■ **ENTRIES SUPPLIED**
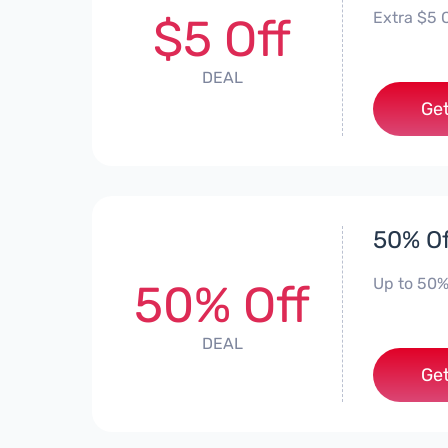
Extra $5 O
$5 Off
DEAL
Get
50% Of
Up to 50%
50% Off
DEAL
Get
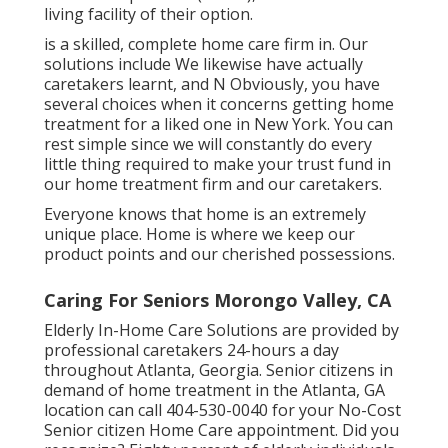
living facility of their option.
is a skilled, complete home care firm in. Our
solutions include We likewise have actually
caretakers learnt, and N Obviously, you have
several choices when it concerns getting home
treatment for a liked one in New York. You can
rest simple since we will constantly do every
little thing required to make your trust fund in
our home treatment firm and our caretakers.
Everyone knows that home is an extremely
unique place. Home is where we keep our
product points and our cherished possessions.
Caring For Seniors Morongo Valley, CA
Elderly In-Home Care Solutions are provided by
professional caretakers 24-hours a day
throughout Atlanta, Georgia. Senior citizens in
demand of home treatment in the Atlanta, GA
location can call
404-530-0040
for your No-Cost
Senior citizen Home Care appointment. Did you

■ **HOW TO COMPLETE THIS TASK**
Line by line, output the material above exactly, passing over the pictures.

■ **TASK SOLUTION**
Extra $5 O
$5 Off
DEAL
Get
50% Of
Up to 50%
50% Off
DEAL
Get
living facility of their option.
is a skilled, complete home care firm in. Our
solutions include We likewise have actually
caretakers learnt, and N Obviously, you have
several choices when it concerns getting home
treatment for a liked one in New York. You can
rest simple since we will constantly do every
little thing required to make your trust fund in
our home treatment firm and our caretakers.
Everyone knows that home is an extremely
unique place. Home is where we keep our
product points and our cherished possessions.
Caring For Seniors Morongo Valley, CA
Elderly In-Home Care Solutions are provided by
professional caretakers 24-hours a day
throughout Atlanta, Georgia. Senior citizens in
demand of home treatment in the Atlanta, GA
location can call
404-530-0040
for your No-Cost
Senior citizen Home Care appointment. Did you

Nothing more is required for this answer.